START Data supplied
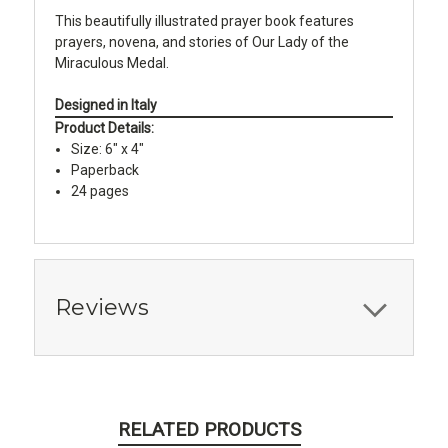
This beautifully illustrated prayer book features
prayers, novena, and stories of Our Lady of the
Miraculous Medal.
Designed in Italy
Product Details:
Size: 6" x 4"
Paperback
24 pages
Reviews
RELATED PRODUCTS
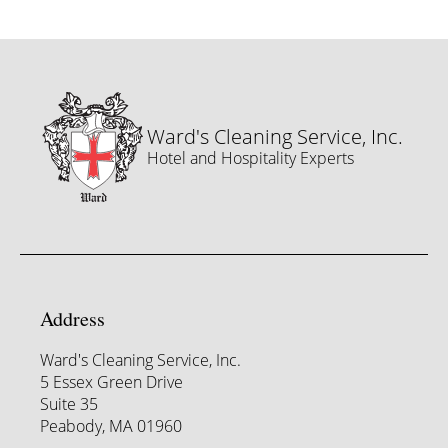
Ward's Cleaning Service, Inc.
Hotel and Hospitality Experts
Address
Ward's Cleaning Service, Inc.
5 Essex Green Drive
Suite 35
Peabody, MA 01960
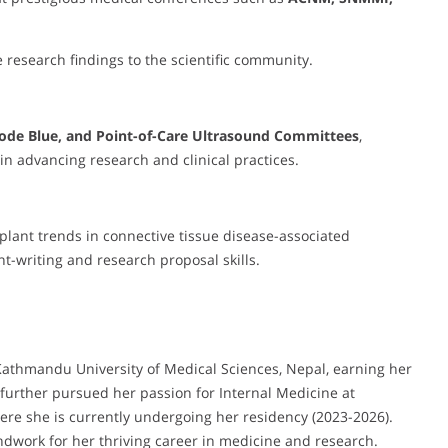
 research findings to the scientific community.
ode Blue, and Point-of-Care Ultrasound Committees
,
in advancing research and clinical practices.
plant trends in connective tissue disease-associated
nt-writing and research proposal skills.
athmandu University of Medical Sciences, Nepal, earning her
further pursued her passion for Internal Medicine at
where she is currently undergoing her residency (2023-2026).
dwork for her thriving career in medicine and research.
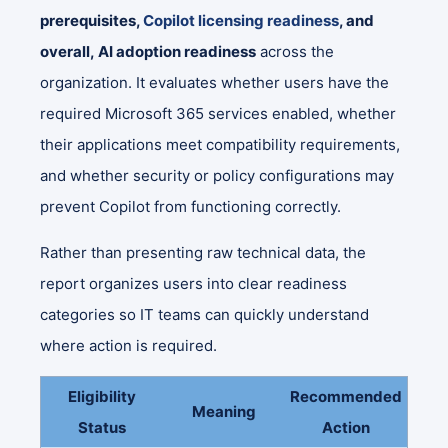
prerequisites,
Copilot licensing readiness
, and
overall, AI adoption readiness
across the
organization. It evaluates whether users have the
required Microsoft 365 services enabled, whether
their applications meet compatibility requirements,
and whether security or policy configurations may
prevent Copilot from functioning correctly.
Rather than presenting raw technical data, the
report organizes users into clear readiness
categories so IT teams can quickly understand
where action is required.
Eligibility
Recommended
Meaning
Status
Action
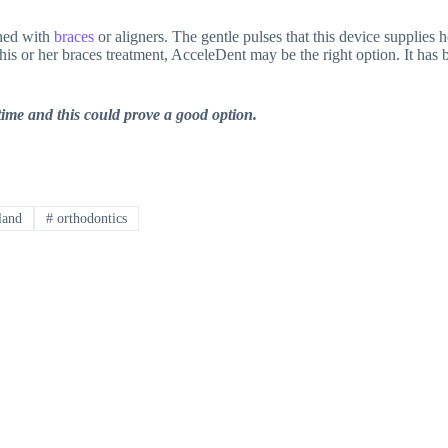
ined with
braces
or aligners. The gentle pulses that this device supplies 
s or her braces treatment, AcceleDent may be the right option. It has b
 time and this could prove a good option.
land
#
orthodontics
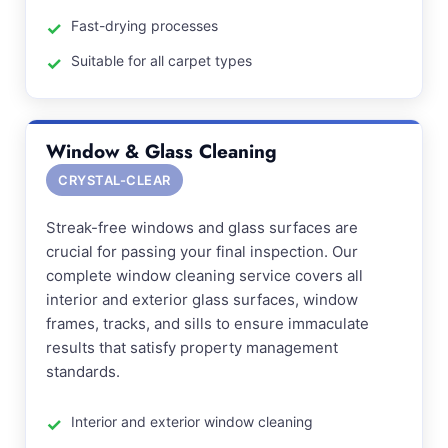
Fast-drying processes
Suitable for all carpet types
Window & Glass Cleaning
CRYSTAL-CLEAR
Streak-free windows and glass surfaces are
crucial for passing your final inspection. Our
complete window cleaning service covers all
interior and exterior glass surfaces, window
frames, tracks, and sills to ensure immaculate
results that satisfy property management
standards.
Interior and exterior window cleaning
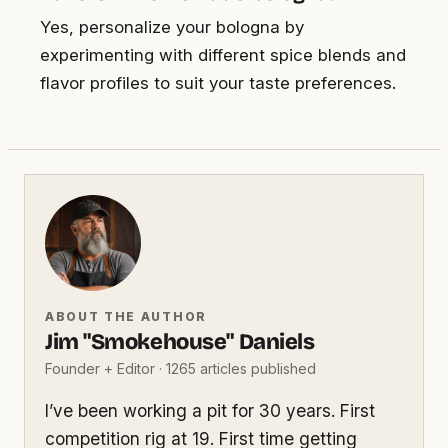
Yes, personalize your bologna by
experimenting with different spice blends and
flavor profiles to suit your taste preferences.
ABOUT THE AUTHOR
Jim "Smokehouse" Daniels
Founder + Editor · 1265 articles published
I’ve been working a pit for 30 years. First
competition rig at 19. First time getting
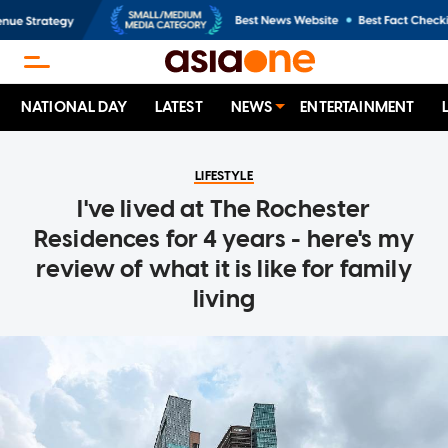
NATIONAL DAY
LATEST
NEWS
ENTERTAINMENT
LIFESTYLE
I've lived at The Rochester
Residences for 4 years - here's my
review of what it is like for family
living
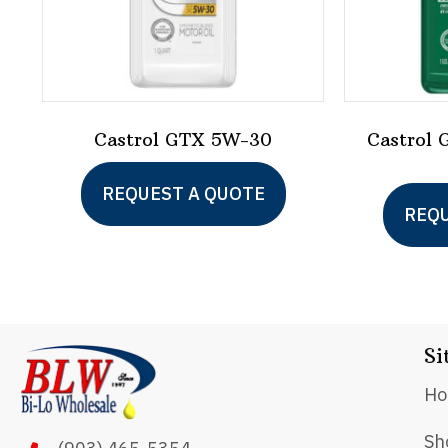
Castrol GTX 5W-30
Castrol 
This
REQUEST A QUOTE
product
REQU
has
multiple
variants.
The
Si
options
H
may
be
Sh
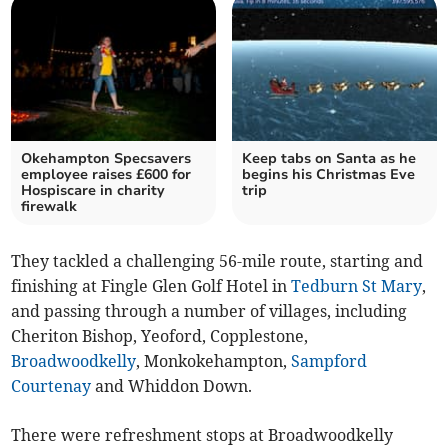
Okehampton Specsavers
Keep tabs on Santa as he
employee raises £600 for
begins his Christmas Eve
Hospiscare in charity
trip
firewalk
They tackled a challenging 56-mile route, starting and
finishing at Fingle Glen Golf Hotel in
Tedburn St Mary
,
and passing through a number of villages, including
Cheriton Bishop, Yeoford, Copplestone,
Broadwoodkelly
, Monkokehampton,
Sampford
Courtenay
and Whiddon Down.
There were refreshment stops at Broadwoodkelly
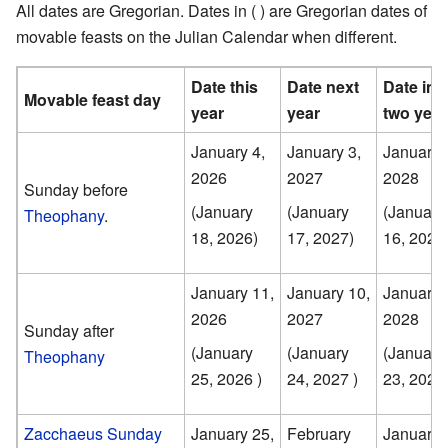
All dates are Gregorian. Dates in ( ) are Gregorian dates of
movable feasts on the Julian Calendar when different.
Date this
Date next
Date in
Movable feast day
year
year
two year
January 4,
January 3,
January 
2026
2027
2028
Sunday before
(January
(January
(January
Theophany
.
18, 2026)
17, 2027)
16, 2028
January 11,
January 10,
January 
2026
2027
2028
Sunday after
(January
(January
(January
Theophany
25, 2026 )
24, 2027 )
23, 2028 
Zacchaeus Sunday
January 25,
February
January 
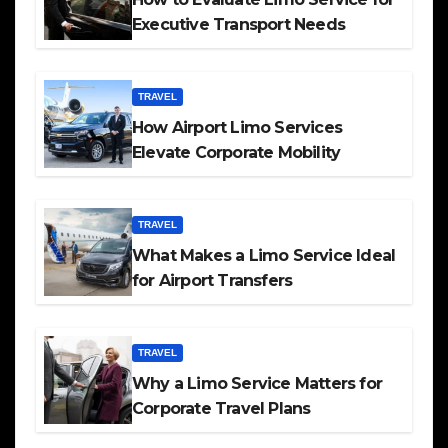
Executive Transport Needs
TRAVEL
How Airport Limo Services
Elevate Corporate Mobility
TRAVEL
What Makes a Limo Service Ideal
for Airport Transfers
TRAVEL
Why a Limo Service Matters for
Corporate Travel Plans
END Data supplied
- **Instructions to follow**
Above are some entries. Restate word for word the lines from the one holding "where action is required." through the one holding "Founder + Editor · 1265 articles published", but not the pictures.

- **Solution for this exercise**
where action is required.
Eligibility
Recommended
Meaning
Status
Action
ined with
braces
or aligners. The gentle pulses that this device supplies 
s or her braces treatment, AcceleDent may be the right option. It has b
 time and this could prove a good option.
land
#
orthodontics
Fast-drying processes
Suitable for all carpet types
Window & Glass Cleaning
CRYSTAL-CLEAR
Streak-free windows and glass surfaces are
crucial for passing your final inspection. Our
complete window cleaning service covers all
interior and exterior glass surfaces, window
frames, tracks, and sills to ensure immaculate
results that satisfy property management
standards.
Interior and exterior window cleaning
Yes, personalize your bologna by
experimenting with different spice blends and
flavor profiles to suit your taste preferences.
ABOUT THE AUTHOR
Jim "Smokehouse" Daniels
Founder + Editor · 1265 articles published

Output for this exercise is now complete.